• PROBLEM TO SOLVE:
Exclude the pictures, then quote exactly the lines from the one holding "Sehen Sie sich die Videos an (138, 1114)" through the last line of the records.

---------- DATA SUPPLIED

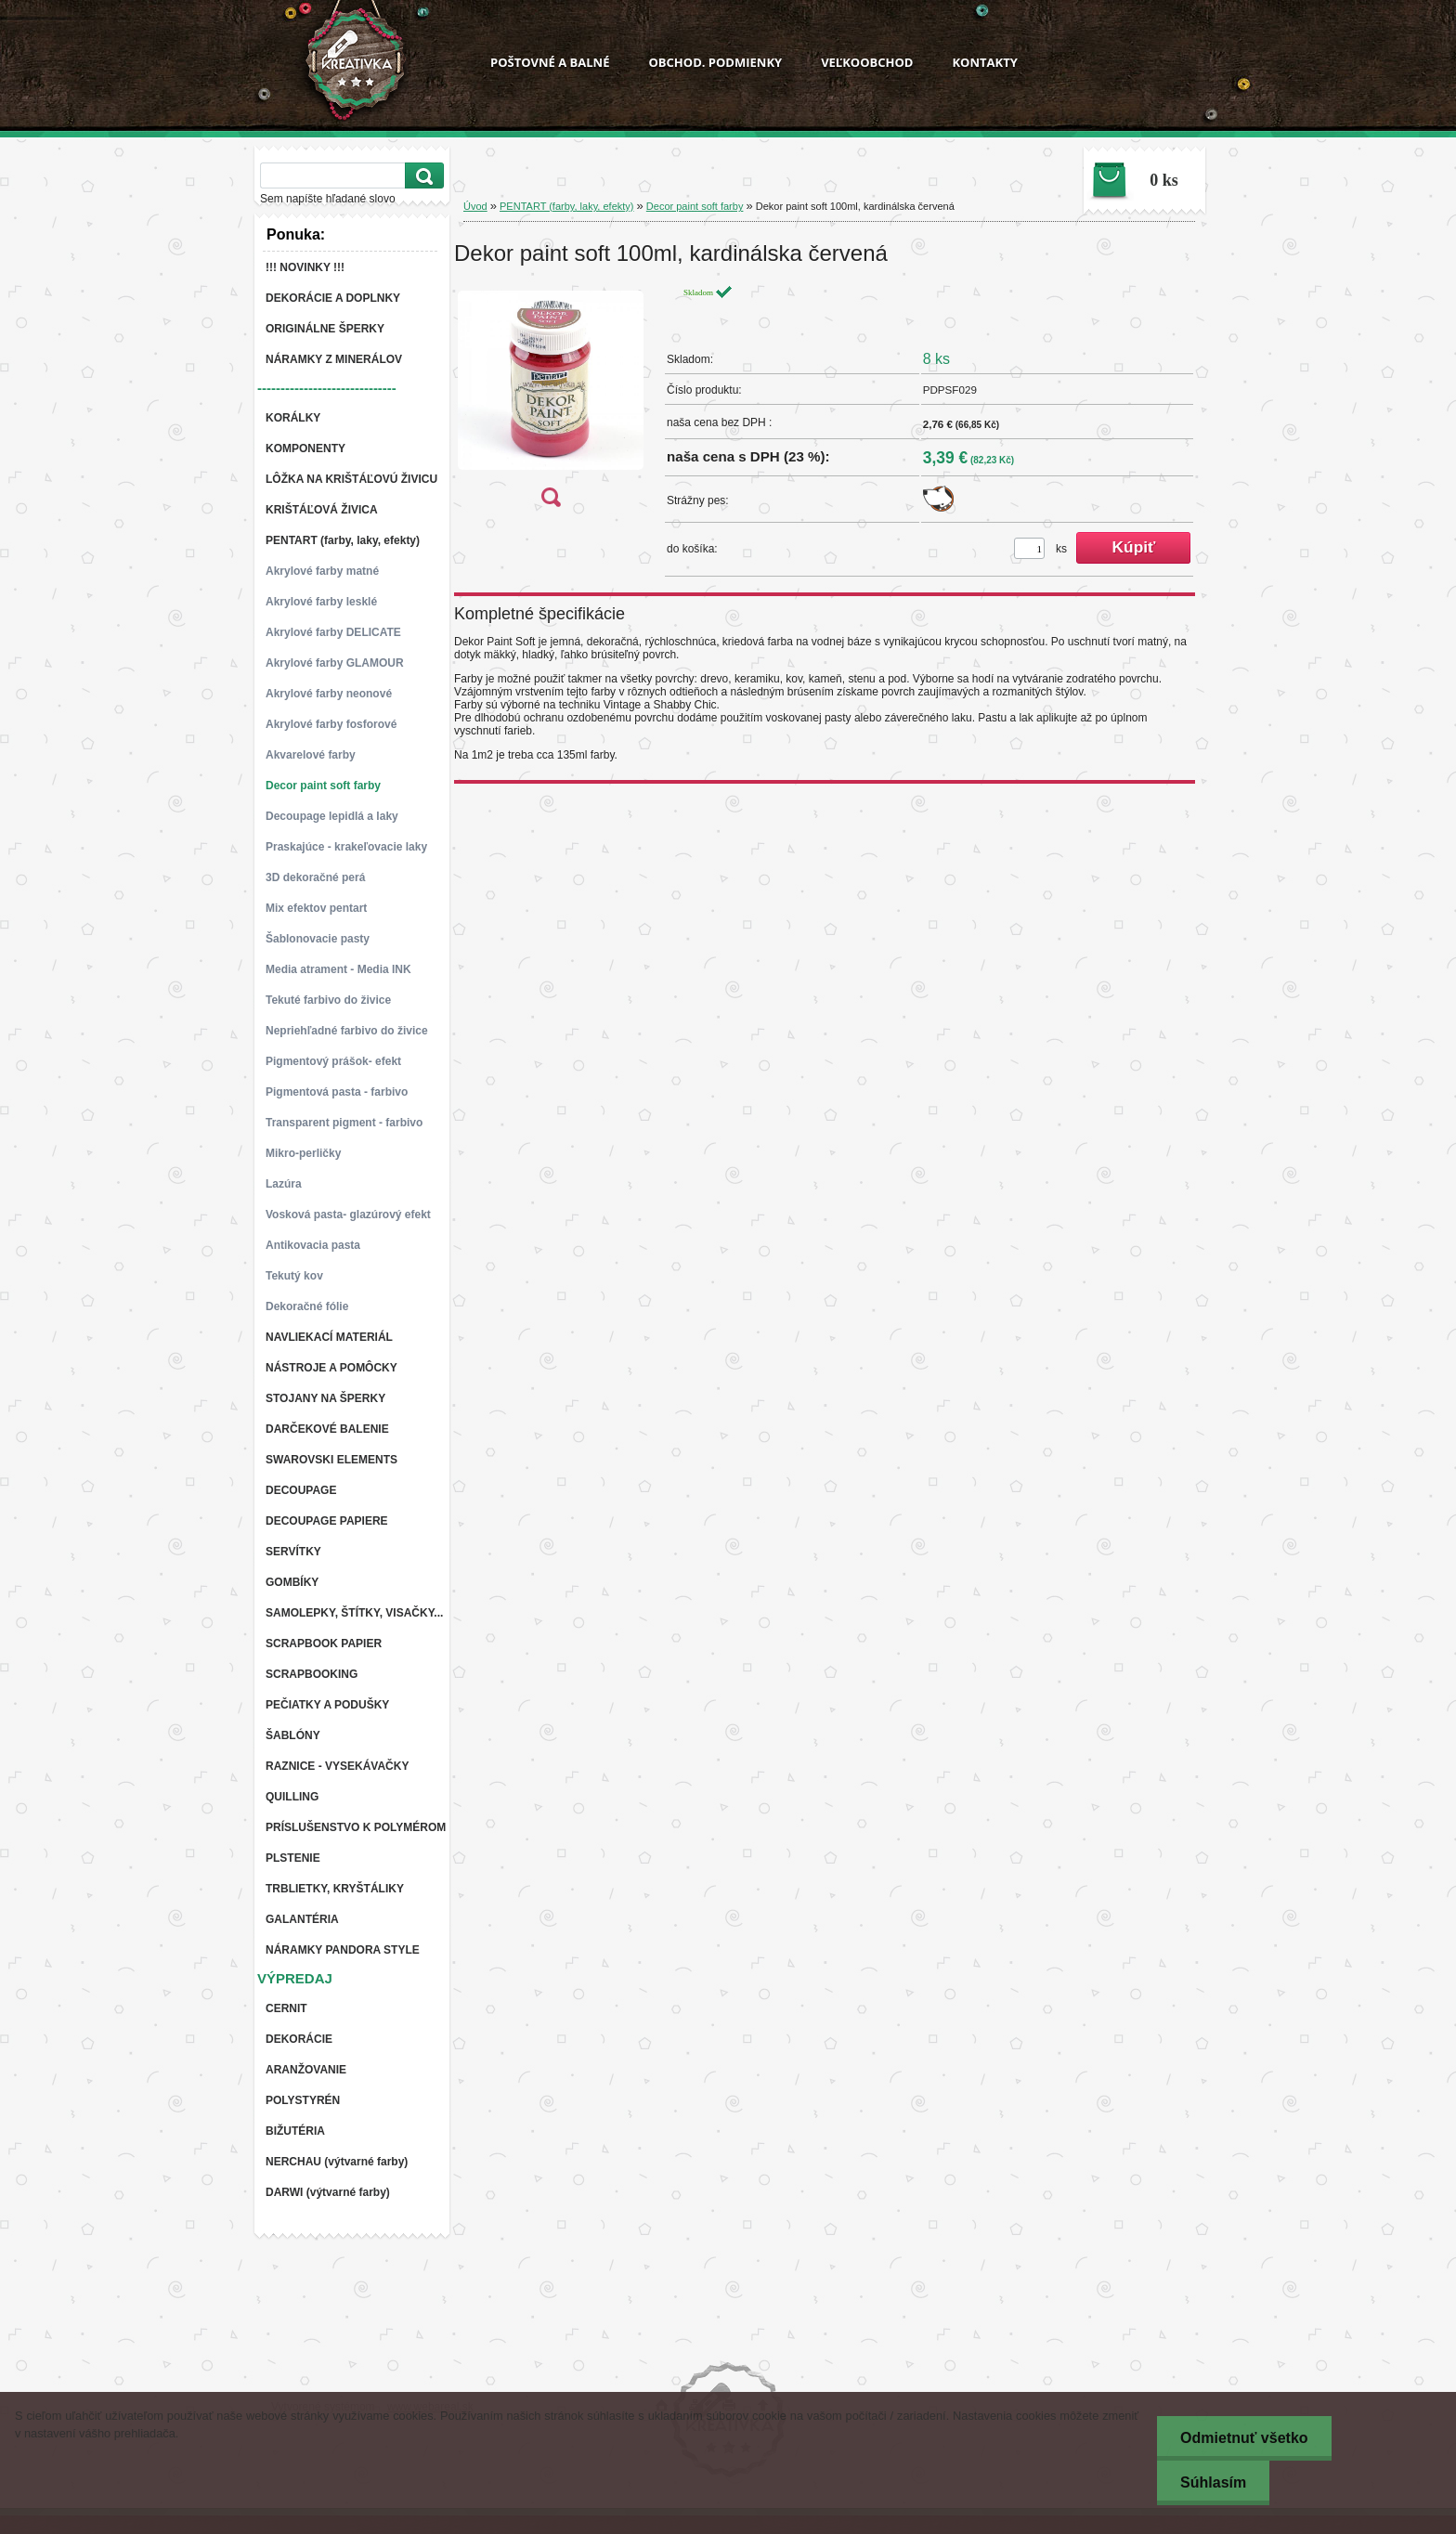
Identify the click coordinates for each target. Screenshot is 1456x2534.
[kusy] (1029, 548)
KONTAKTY (984, 62)
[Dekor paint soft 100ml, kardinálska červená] (550, 401)
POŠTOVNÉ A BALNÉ (549, 62)
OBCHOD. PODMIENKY (715, 62)
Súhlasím (1213, 2482)
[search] (421, 175)
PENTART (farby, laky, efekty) (566, 206)
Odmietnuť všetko (1243, 2438)
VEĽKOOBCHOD (867, 62)
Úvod (475, 206)
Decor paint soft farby (695, 206)
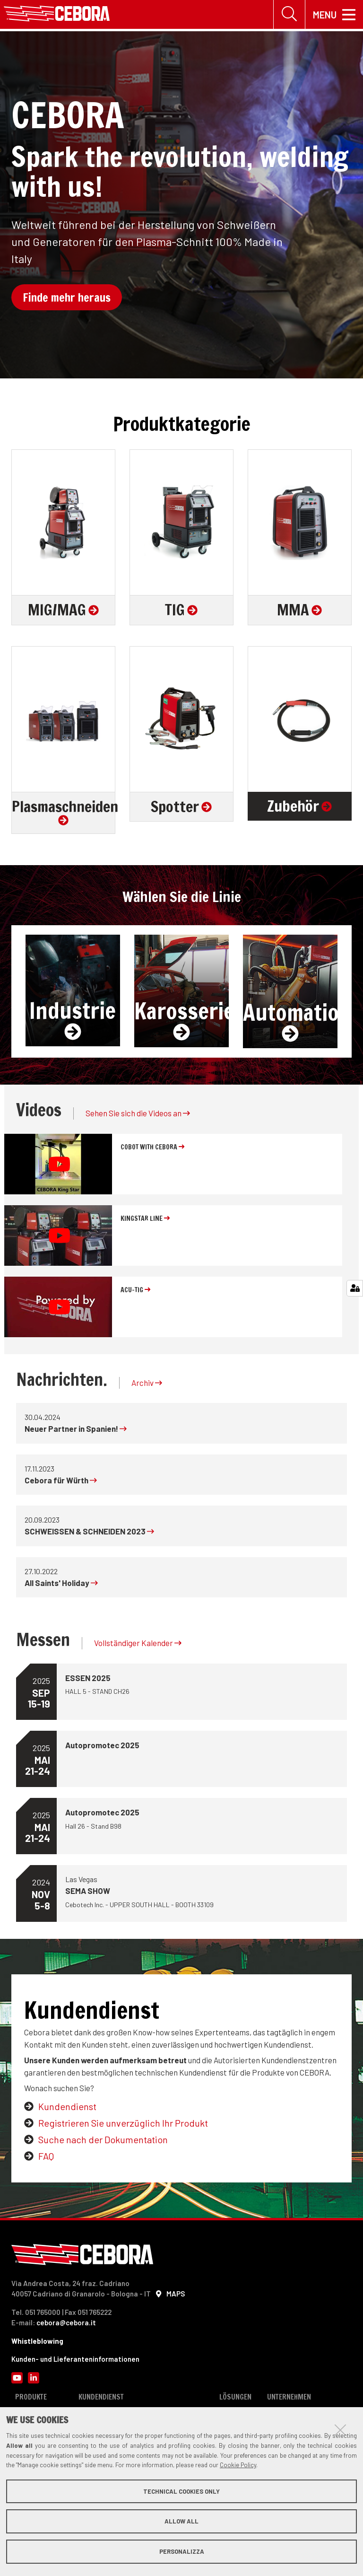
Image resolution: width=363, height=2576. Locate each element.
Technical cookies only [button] (181, 2491)
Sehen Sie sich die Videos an (138, 1114)
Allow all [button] (181, 2521)
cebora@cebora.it (66, 2323)
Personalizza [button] (181, 2551)
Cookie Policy (238, 2465)
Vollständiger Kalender (138, 1643)
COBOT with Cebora (152, 1147)
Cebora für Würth (61, 1480)
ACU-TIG (135, 1290)
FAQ (46, 2157)
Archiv (146, 1383)
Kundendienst (67, 2107)
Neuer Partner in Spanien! (76, 1429)
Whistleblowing (37, 2341)
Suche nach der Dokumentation (103, 2140)
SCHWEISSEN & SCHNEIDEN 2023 (89, 1532)
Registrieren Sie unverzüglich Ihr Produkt (123, 2123)
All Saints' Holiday (61, 1583)
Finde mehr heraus (67, 298)
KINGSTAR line (145, 1219)
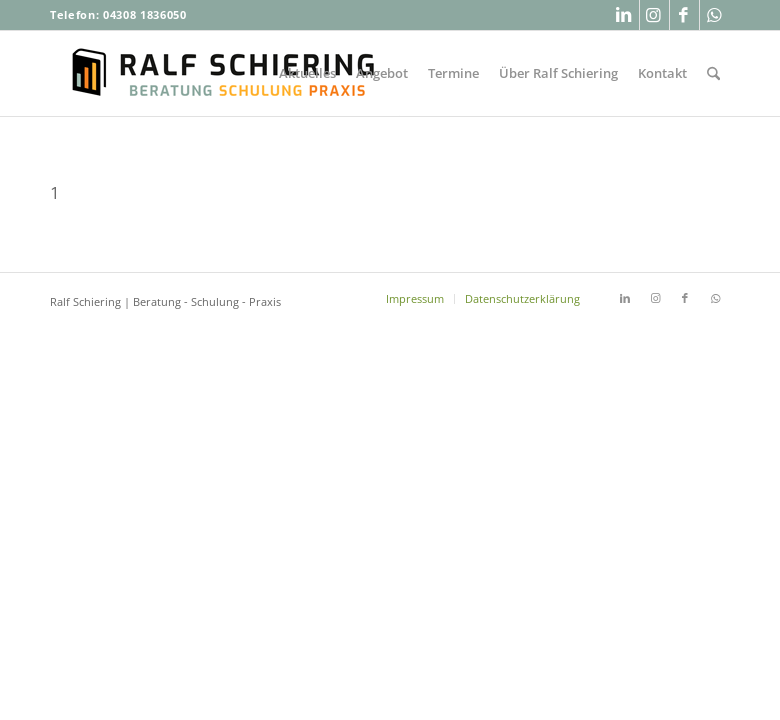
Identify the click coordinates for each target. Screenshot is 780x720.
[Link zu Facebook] (684, 15)
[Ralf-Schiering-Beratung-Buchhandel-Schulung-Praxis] (225, 73)
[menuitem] (307, 73)
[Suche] (713, 73)
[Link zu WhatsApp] (715, 15)
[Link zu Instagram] (654, 15)
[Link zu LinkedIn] (624, 15)
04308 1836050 (145, 14)
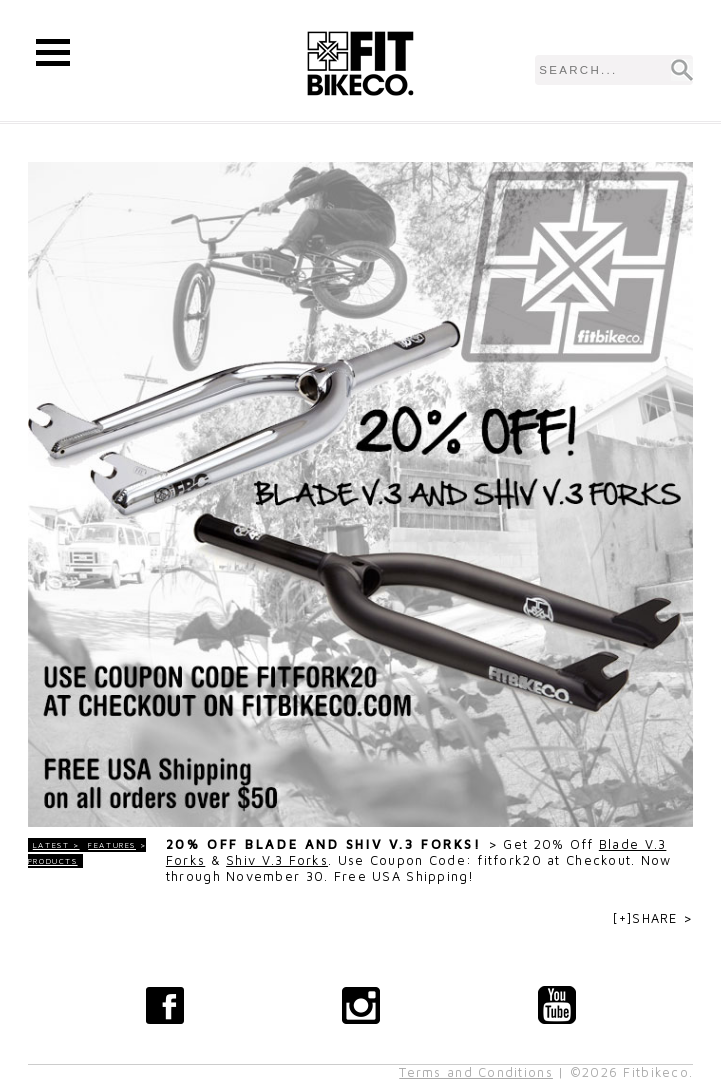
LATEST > (56, 845)
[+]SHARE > (653, 918)
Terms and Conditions (476, 1072)
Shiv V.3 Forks (277, 860)
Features (112, 845)
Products (53, 861)
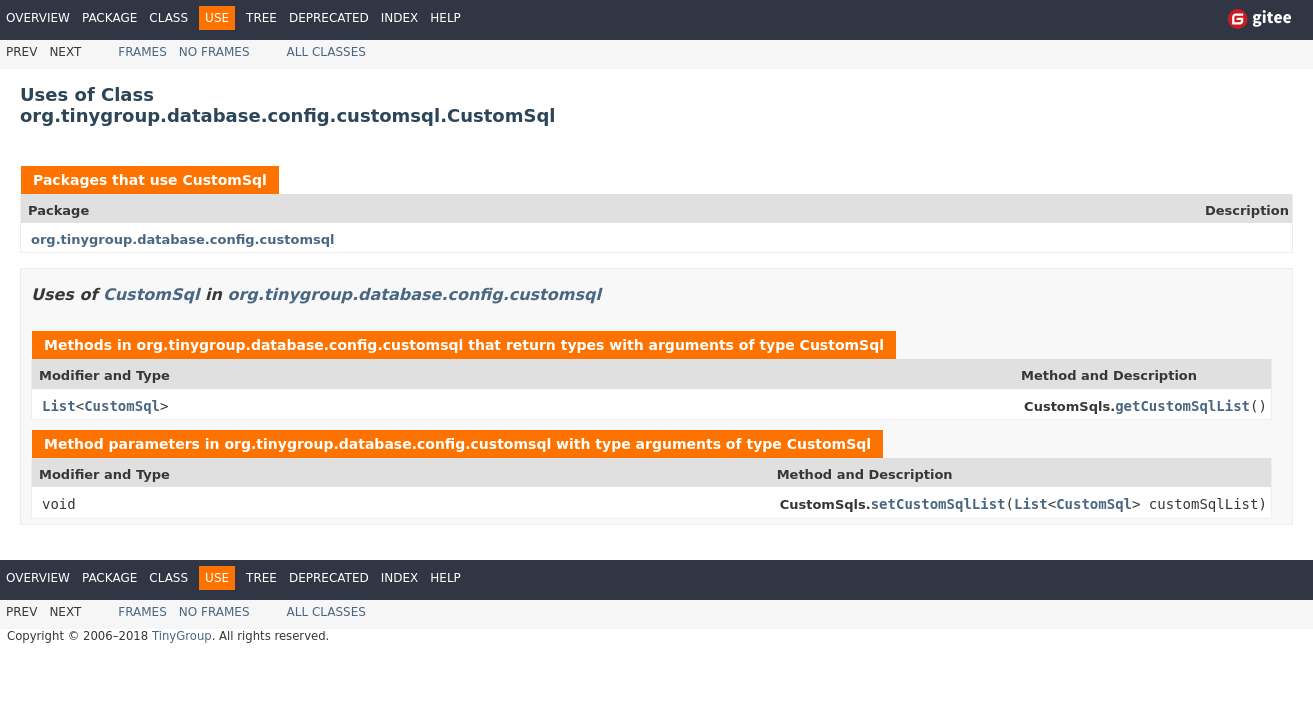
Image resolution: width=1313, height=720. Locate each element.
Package (109, 18)
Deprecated (329, 18)
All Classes (326, 52)
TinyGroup (182, 636)
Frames (142, 52)
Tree (261, 18)
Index (400, 18)
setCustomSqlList (938, 504)
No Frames (214, 52)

--------------------

• SOLUTION FOR THIS TASK:
Sehen Sie sich die Videos an (138, 1114)
Allow all [button] (181, 2521)
cebora@cebora.it (66, 2323)
Personalizza [button] (181, 2551)
Cookie Policy (238, 2465)
Vollständiger Kalender (138, 1643)
COBOT with Cebora (152, 1147)
Cebora für Würth (61, 1480)
ACU-TIG (135, 1290)
FAQ (46, 2157)
Archiv (146, 1383)
Kundendienst (67, 2107)
Neuer Partner in Spanien! (76, 1429)
Whistleblowing (37, 2341)
Suche nach der Dokumentation (103, 2140)
SCHWEISSEN & SCHNEIDEN 2023 (89, 1532)
Registrieren Sie unverzüglich Ihr Produkt (123, 2123)
All Saints' Holiday (61, 1583)
Finde mehr heraus (67, 298)
KINGSTAR line (145, 1219)
Identify the click coordinates for each target. Screenshot is 780x720.
[Link zu Facebook] (684, 15)
[Ralf-Schiering-Beratung-Buchhandel-Schulung-Praxis] (225, 73)
[menuitem] (307, 73)
[Suche] (713, 73)
[Link zu WhatsApp] (715, 15)
[Link zu Instagram] (654, 15)
[Link zu LinkedIn] (624, 15)
04308 1836050 (145, 14)
LATEST > (56, 845)
[+]SHARE > (653, 918)
Terms and Conditions (476, 1072)
Shiv V.3 Forks (277, 860)
Features (112, 845)
Products (53, 861)
Image resolution: width=1313, height=720. Locate each element.
Package (109, 18)
Deprecated (329, 18)
All Classes (326, 52)
TinyGroup (182, 636)
Frames (142, 52)
Tree (261, 18)
Index (400, 18)
setCustomSqlList (938, 504)
No Frames (214, 52)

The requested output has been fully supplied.